Martell's son, a 22-month-old living in a foster home in Aberdeen, Sask., died in June.

His foster mother faces charges of criminal negligence causing death and endangering the life of a child.

Social Services has said that in the first five months of 2010, 13 Saskatchewan children and youth have died while in the care of the province.

Three of the 13 were physically in the care of the government at the times of their deaths and eight had received government services but had never lived in a foster or group home.

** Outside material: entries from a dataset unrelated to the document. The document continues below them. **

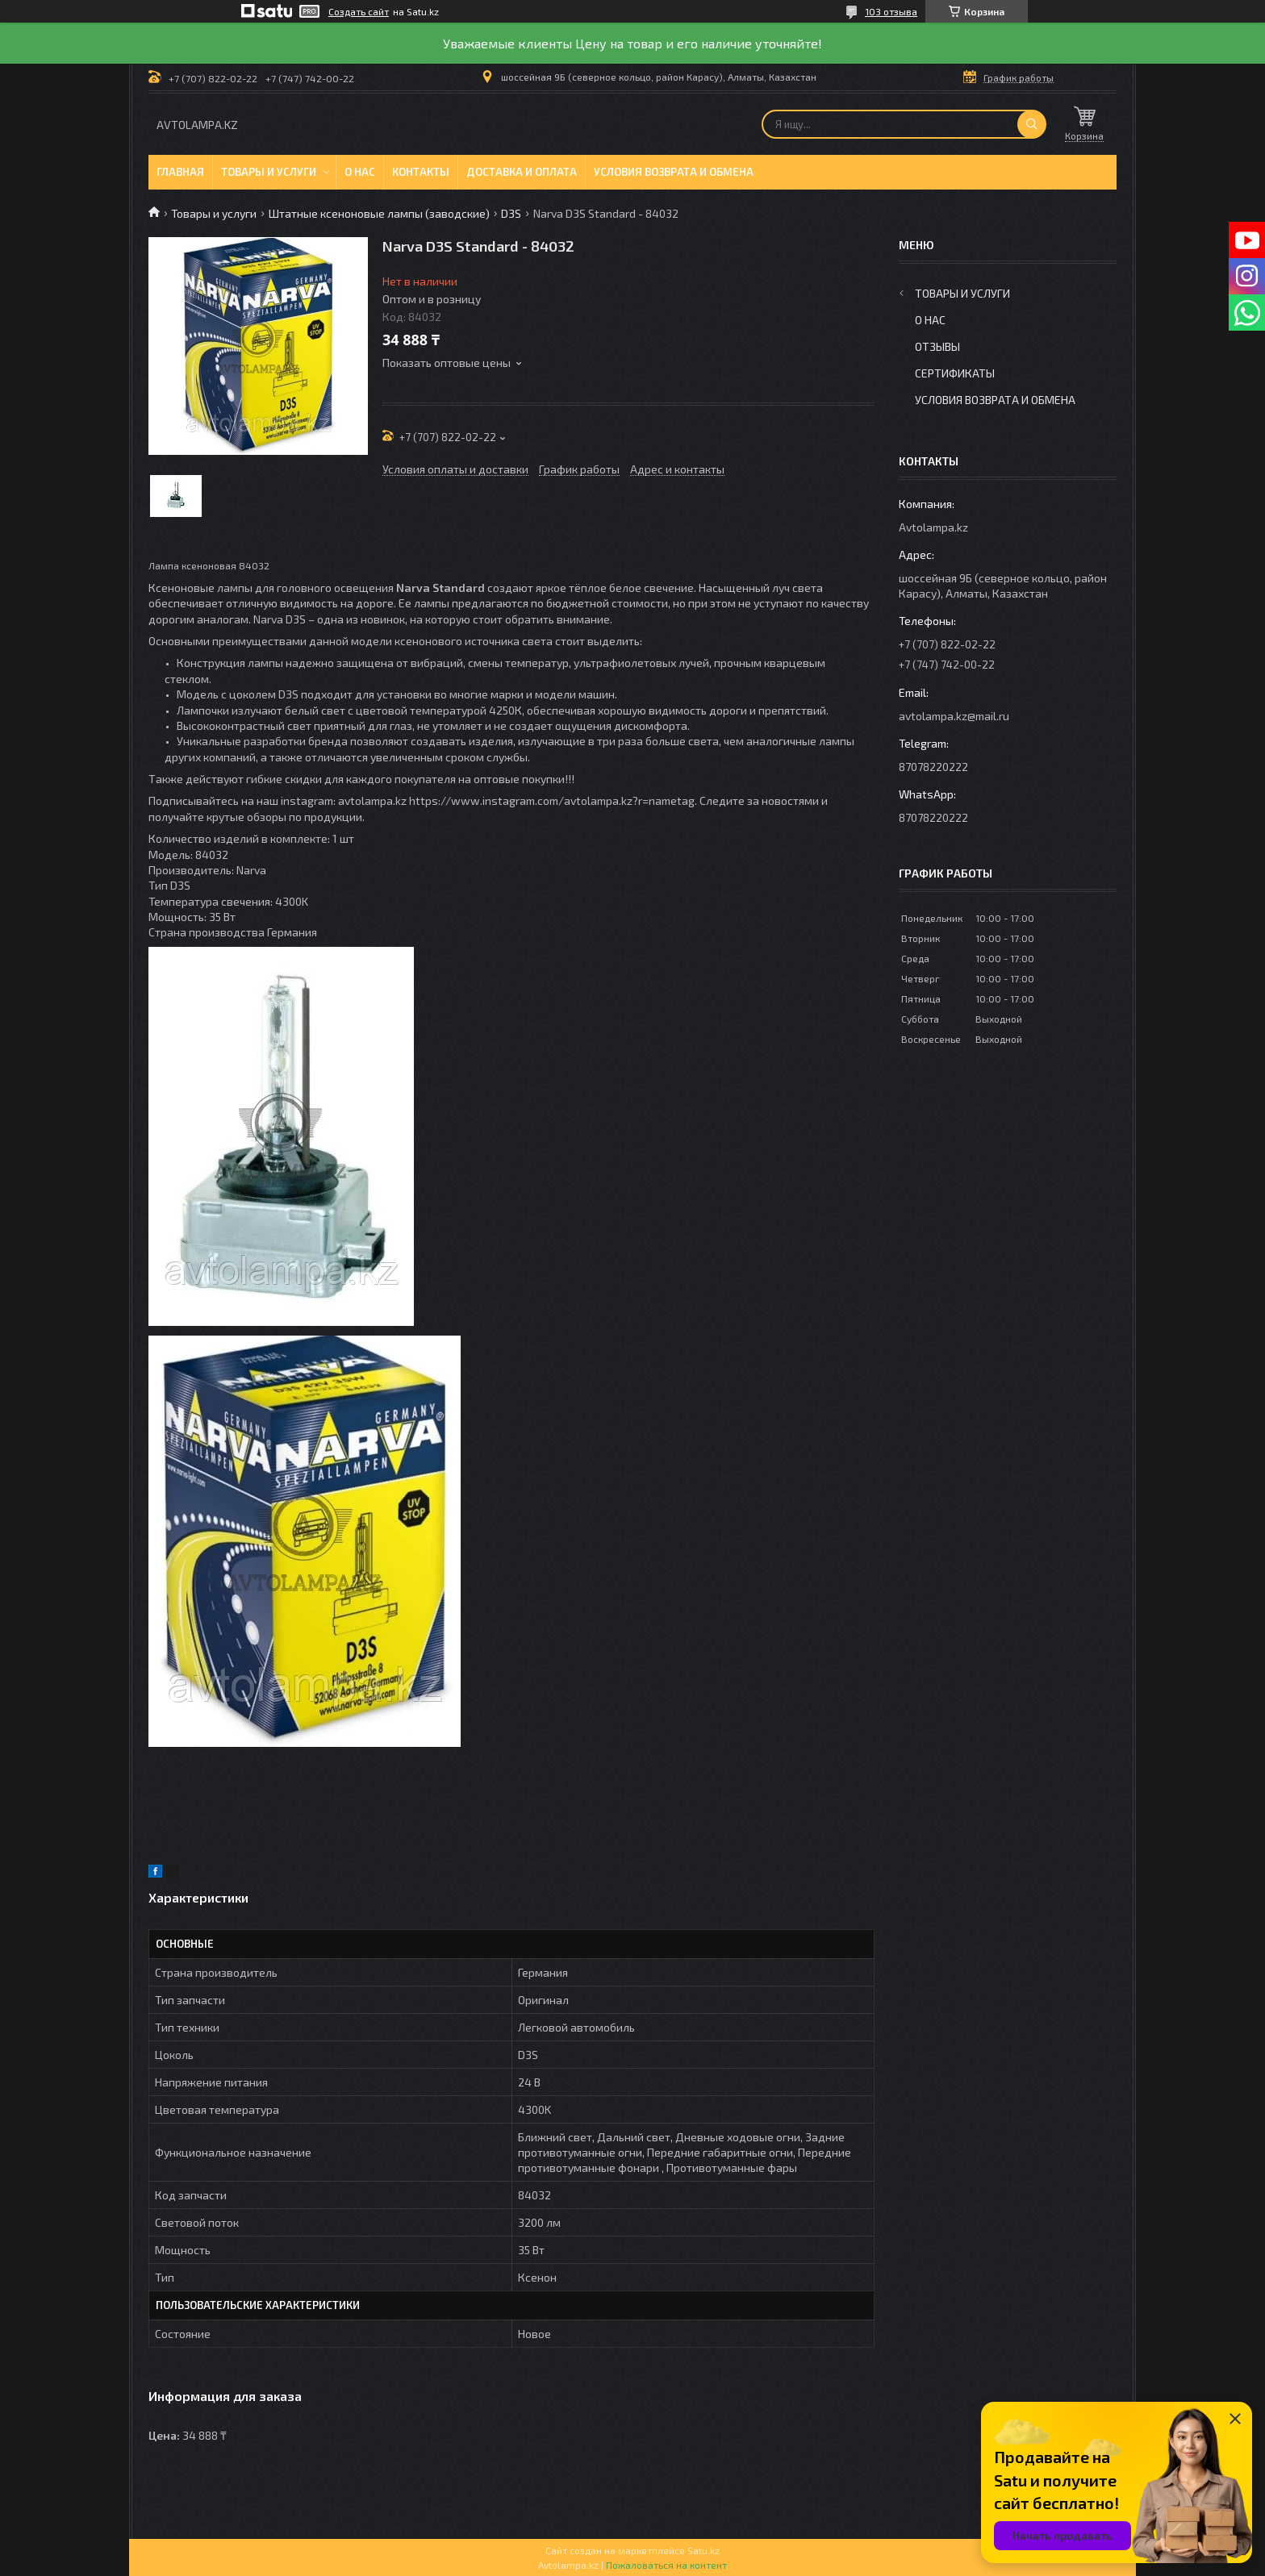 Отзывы (937, 346)
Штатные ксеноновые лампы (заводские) (379, 213)
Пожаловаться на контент (666, 2564)
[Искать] (1031, 124)
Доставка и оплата (521, 171)
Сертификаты (955, 373)
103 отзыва (891, 11)
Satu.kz (703, 2550)
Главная (180, 171)
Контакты (420, 171)
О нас (359, 171)
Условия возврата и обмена (674, 171)
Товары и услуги (268, 171)
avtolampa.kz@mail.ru (954, 716)
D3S (511, 213)
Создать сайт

Six who died were "medically fragile," meaning they had a pre-existing medical condition.

Brenda Dubois with the Aboriginal Families Defense League wants an inquiry into social services practices, but said she is also looking forward to the release of final recommendations from a child-welfare review panel struck by the provincial government prior to Evander's death.

"It's supposed to have been focusing on solutions, so presumably at some point there's solutions," Dubois said.

Social Services Minister June Draude said she expects to get the panel's recommendations in the coming weeks, adding the government ordered "a more in-depth review than any other province has done."

"I really am putting a lot of faith in the work that they're going to be giving us to make sure that what we do into the future is based on knowledge of people who are working in that field," she said.

However, a public government inquiry into social services, such as the one the groups called for Wednesday, is not in the works, she said.

She noted there is already an internal review being done within ministry in the wake of Evander's death and the children's advocate will conduct his own investigation, in addition to the judicial proceedings.

The coroner can also decide whether to schedule an inquest after criminal charges are dealt with, the minister told reporters.